On Tue, Mar 12, 2013 at 07:44:10PM -0700, Ethan Jackson wrote:
> Traditionally, Open vSwitch has used a variant of 802.1ag "CFM" for
> interface liveness detection.  This has served us well until now,
> but has several serious drawbacks which have steadily become more
> inconvenient.  First, the 802.1ag standard does not implement
> several useful features forcing us to (optionally) break
> compatibility.  Second, 802.1.ag is not particularly popular
> outside of carrier grade networking equipment.  Third, 802.1ag is
> simply quite awkward.
> 
> In an effort to solve the aforementioned problems, this patch
> implements BFD which is ubiquitous, well designed, straight
> forward, and implements required features in a standard way.  The
> initial cut of the protocol focuses on getting the basics of the
> specification correct, leaving performance optimizations, and
> advanced features as future work.  The protocol should be
> considered experimental pending future testing.
> 
> Signed-off-by: Ethan Jackson <et...@nicira.com>

bfd.c
-----

> +#include <config.h>
> +#include <bfd.h>

We usually use double quotes ("bfd.h") for our own headers.

> +/* XXX Finish Experimnetal BFD support.

What part is experimental?  (The protocol or the implementation?)

> + * - CFM random VLAN option equivalent.  Instead of vlan, randomly modulate 
> the
> + *   UDP source port to get the required entropy.

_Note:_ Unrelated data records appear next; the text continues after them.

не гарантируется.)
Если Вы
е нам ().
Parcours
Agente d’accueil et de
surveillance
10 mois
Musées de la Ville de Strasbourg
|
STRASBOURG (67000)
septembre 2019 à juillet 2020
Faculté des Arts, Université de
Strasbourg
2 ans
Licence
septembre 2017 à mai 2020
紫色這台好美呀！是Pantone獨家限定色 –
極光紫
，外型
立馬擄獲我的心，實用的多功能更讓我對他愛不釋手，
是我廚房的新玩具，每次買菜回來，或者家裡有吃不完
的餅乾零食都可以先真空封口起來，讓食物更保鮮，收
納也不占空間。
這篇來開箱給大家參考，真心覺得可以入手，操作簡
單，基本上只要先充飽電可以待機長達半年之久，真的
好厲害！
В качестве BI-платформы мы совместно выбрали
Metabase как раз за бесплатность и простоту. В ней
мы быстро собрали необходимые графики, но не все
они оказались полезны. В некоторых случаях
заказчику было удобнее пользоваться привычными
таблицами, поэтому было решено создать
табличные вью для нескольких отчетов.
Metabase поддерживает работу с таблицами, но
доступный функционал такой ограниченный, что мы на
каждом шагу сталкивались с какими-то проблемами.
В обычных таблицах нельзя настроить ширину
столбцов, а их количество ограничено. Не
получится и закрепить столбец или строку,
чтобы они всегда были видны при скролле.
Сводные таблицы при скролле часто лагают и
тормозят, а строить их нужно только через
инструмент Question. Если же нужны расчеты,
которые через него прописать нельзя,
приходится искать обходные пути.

Ugh.  Do we really need random anything?  I've never liked that
"feature".

> +#define BFD_VERSION 1

I think the following is microseconds, could you add a comment /*
microseconds */, put _USEC in the name, etc.?

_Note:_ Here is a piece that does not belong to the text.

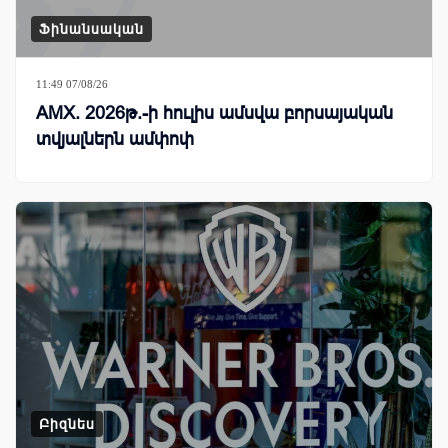
Ֆինանսական
11:49 07/08/26
AMX. 2026թ.-ի հուլիս ամսվա բորսայական
տվյալներն ամփոփ
Բիզնես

> +#define OVS_BFD_MIN_RX 200000

I'd be half-inclined to write the states as 0 << 6, 1 << 6, 2 << 6, 3
<< 6.  But it doesn't really matter:

> +enum state {
> +    STATE_ADMIN_DOWN = 0,
> +    STATE_DOWN = 1,
> +    STATE_INIT = 2,
> +    STATE_UP = 3
> +};

...

> +/* RFC 5880 Section 4.1

I think you left out the line that gives the first digits of the
two-digit numbers here.  It's harder to read without them:

> + *  0 1 2 3 4 5 6 7 8 9 0 1 2 3 4 5 6 7 8 9 0 1 2 3 4 5 6 7 8 9 0 1
> + * +-+-+-+-+-+-+-+-+-+-+-+-+-+-+-+-+-+-+-+-+-+-+-+-+-+-+-+-+-+-+-+-+
> + * |Vers |  Diag   |Sta|P|F|C|A|D|M|  Detect Mult  |    Length     |
> + * +-+-+-+-+-+-+-+-+-+-+-+-+-+-+-+-+-+-+-+-+-+-+-+-+-+-+-+-+-+-+-+-+
> + * |                       My Discriminator                        |
> + * +-+-+-+-+-+-+-+-+-+-+-+-+-+-+-+-+-+-+-+-+-+-+-+-+-+-+-+-+-+-+-+-+
> + * |                      Your Discriminator                       |
> + * +-+-+-+-+-+-+-+-+-+-+-+-+-+-+-+-+-+-+-+-+-+-+-+-+-+-+-+-+-+-+-+-+
> + * |                    Desired Min TX Interval                    |
> + * +-+-+-+-+-+-+-+-+-+-+-+-+-+-+-+-+-+-+-+-+-+-+-+-+-+-+-+-+-+-+-+-+
> + * |                   Required Min RX Interval                    |
> + * +-+-+-+-+-+-+-+-+-+-+-+-+-+-+-+-+-+-+-+-+-+-+-+-+-+-+-+-+-+-+-+-+
> + * |                 Required Min Echo RX Interval                 |
> + * +-+-+-+-+-+-+-+-+-+-+-+-+-+-+-+-+-+-+-+-+-+-+-+-+-+-+-+-+-+-+-+-+ */

The BFD timers are 32-bit counts of microseconds.  The timers in
struct bfd are 64-bit and appear to be milliseconds, but I'm not
certain that all of them have the same unit.  Comments on units would
be welcome.  Do they need to be 64-bit?

...

> +/* Returns a 'smap' of key value pairs representing the status of 'bfd'
> + * intended for the OVS database. */
> +void
> +bfd_get_status(const struct bfd *bfd, struct smap *smap)
> +{
> +    smap_add(smap, "forwarding", bfd_forwarding(bfd) ? "true" : "false");
> +    smap_add(smap, "state", bfd_state_str(bfd->state));
> +    smap_add(smap, "diagnostic", bfd_diag_str(bfd->diag));
> +
> +    if (bfd->state != STATE_DOWN) {

Spaces are OK in the OVSDB protocol but I don't think we use them
much.  Usually we use hyphen or underscores (probably should
standardize that in fact):

> +        smap_add(smap, "remote state", bfd_state_str(bfd->rmt_state));
> +        smap_add(smap, "remote diagnostic", bfd_diag_str(bfd->rmt_diag));
> +    }
> +}

The interface for bfd_configure() is unusual.  It does seem to be
appropriate.

bfd_configure() checks for a key "enable" in the configuration that is
passed in, but I don't see any documentation for that key.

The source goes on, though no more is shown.